Janice Dobson (BEd ’20) can’t remember a time when she didn’t want to be a nurse. It was a dream she accomplished in life, but one halted by an injury decades into her career.
Her impact in nursing will continue, however, as the recent Brock graduate works to teach the field’s next generation.
Brock’s Fall Convocation on Friday, Oct. 16 marked a milestone in her journey to a second career, as Dobson, 56, graduated with a Bachelor of Education in Adult Education.
She previously worked as a registered nurse in labour and delivery for 27 years. However, shoulder surgery in 2013 left her unable to return to bedside nursing.
Dobson wasn’t ready to retire and felt she still had too much to give. But without a degree, she had few opportunities for leadership roles in her field.
She graduated high school as a registered nursing assistant and went on to complete a diploma in nursing at Centennial College. After transitioning away from bedside nursing, she found herself teaching nursing students at Centennial and enrolled in the Post-Diploma Degree Program in Nursing at Ryerson University.
“I thought ‘I’ve found my second career. I want to teach,’” said Dobson. Looking back, she sees elements of teaching throughout her experience, particularly in labour and delivery nursing where nurses often teach patients how to care for babies.
With a new goal in sight, she transferred from Ryerson to Brock’s Adult Education Program in 2016.
“It’s an opportunity to give back,” Dobson said of the new teaching venture. “I had this wonderful career in nursing and look what I can do. I can teach tomorrow’s nurses.”
Returning to school after years in the field did not come without its challenges. As a mature student, Dobson had to balance home, work and school responsibilities. While completing her program, she continued to work at Centennial as a practical nursing clinical instructor and in a support role helping to co-ordinate clinical placements.
Her students were eager to learn from her years of nursing expertise and she was able to empathize with their experiences as students. Dobson used what she was learning in her Brock classes to help her students succeed.

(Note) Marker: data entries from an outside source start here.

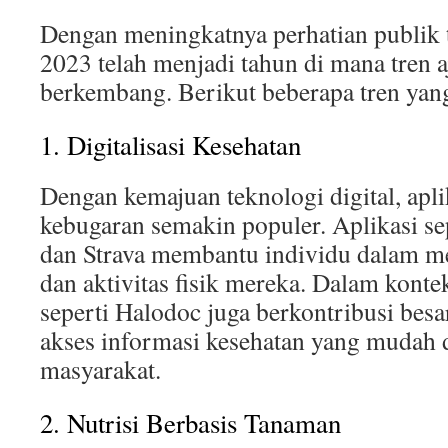
Dengan meningkatnya perhatian publik 
2023 telah menjadi tahun di mana tren 
berkembang. Berikut beberapa tren yan
1. Digitalisasi Kesehatan
Dengan kemajuan teknologi digital, apli
kebugaran semakin populer. Aplikasi se
dan Strava membantu individu dalam m
dan aktivitas fisik mereka. Dalam konte
seperti Halodoc juga berkontribusi be
akses informasi kesehatan yang mudah 
masyarakat.
2. Nutrisi Berbasis Tanaman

As well as the challenges of balancing responsibilities, Dobson also had to learn how to write academic papers and put together presentations but persevered with the support of family and friends.

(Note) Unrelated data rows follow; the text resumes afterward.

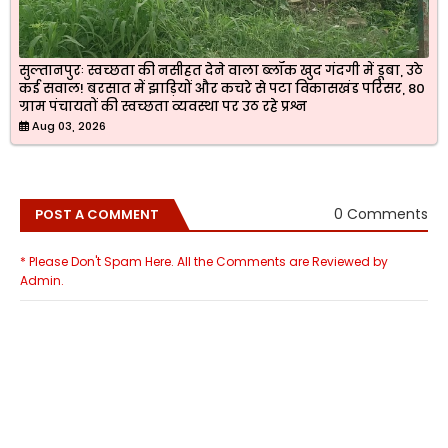
सुल्तानपुरः स्वच्छता की नसीहत देने वाला ब्लॉक खुद गंदगी में डूबा, उठे
कई सवाल! बरसात में झाड़ियों और कचरे से पटा विकासखंड परिसर, 80
ग्राम पंचायतों की स्वच्छता व्यवस्था पर उठ रहे प्रश्न
Aug 03, 2026
0 Comments
POST A COMMENT
* Please Don't Spam Here. All the Comments are Reviewed by
Admin.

“My daughter would sometimes read my papers and give me feedback,” she said of daughter Rachel Dobson (BRLS ’11), a Brock graduate and one of the reasons Dobson chose to pursue her degree at the University.
Dobson recalls attending her daughter’s graduation in 2011 and celebrating her family’s first-ever university graduate.
She remembers seeing the photo of her daughter celebrating the occasion with family and thinking she’d loved to have a similar graduation photo of her own someday.
While Brock’s Virtual Fall Convocation was not what she originally imagined, Dobson is incredibly proud of earning her degree and of her family’s support as she begins a new chapter.
With her Bachelor of Education completed, she plans to teach nursing students as well as those in related health-care fields.